**Task goal**
Below is a listing. Write out exactly its lines between the one holding "PRODOTTI PIÙ CERCATI" and the one holding "骆 滨，上海昌进生物股份有限公司董事长", inclusive.

-- Opening Marker --

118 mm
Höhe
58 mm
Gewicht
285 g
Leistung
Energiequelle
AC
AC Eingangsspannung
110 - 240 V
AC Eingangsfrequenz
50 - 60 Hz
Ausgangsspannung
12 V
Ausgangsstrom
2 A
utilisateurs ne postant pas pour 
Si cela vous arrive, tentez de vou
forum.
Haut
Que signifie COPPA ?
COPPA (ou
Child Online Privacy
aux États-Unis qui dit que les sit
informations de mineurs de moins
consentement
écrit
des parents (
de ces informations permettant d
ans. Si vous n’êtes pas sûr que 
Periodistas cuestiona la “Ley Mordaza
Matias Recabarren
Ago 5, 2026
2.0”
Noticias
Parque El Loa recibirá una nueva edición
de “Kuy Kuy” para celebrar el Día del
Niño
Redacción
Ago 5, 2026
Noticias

-- Closing Marker --
-- Opening Marker --

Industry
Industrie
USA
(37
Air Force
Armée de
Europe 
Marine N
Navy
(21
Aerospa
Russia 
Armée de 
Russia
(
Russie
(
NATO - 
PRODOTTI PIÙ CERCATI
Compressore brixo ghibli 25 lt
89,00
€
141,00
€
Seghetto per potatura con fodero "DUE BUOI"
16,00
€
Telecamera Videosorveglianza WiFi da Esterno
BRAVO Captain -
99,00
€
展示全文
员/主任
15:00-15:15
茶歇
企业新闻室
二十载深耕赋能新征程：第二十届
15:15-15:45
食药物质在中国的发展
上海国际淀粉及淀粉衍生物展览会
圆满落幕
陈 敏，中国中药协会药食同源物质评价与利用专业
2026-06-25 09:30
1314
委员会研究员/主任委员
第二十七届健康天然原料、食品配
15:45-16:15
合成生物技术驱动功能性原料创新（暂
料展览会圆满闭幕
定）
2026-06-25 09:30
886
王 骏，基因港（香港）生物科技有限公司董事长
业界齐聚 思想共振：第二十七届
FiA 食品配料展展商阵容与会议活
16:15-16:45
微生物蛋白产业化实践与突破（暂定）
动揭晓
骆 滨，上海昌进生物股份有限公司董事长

-- Closing Marker --
-- Opening Marker --

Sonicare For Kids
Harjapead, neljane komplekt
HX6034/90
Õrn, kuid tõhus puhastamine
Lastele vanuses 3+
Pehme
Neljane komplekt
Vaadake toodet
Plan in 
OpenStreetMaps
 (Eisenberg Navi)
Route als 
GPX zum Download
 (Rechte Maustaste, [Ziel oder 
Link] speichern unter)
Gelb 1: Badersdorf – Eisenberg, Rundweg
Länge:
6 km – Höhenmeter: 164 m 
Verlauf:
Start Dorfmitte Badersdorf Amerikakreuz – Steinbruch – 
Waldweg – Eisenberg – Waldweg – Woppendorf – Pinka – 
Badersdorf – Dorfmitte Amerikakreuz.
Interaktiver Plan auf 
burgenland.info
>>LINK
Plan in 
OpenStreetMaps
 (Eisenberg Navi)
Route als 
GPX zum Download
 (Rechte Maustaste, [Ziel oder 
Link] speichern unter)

-- Closing Marker --

**Result below**
PRODOTTI PIÙ CERCATI
Compressore brixo ghibli 25 lt
89,00
€
141,00
€
Seghetto per potatura con fodero "DUE BUOI"
16,00
€
Telecamera Videosorveglianza WiFi da Esterno
BRAVO Captain -
99,00
€
展示全文
员/主任
15:00-15:15
茶歇
企业新闻室
二十载深耕赋能新征程：第二十届
15:15-15:45
食药物质在中国的发展
上海国际淀粉及淀粉衍生物展览会
圆满落幕
陈 敏，中国中药协会药食同源物质评价与利用专业
2026-06-25 09:30
1314
委员会研究员/主任委员
第二十七届健康天然原料、食品配
15:45-16:15
合成生物技术驱动功能性原料创新（暂
料展览会圆满闭幕
定）
2026-06-25 09:30
886
王 骏，基因港（香港）生物科技有限公司董事长
业界齐聚 思想共振：第二十七届
FiA 食品配料展展商阵容与会议活
16:15-16:45
微生物蛋白产业化实践与突破（暂定）
动揭晓
骆 滨，上海昌进生物股份有限公司董事长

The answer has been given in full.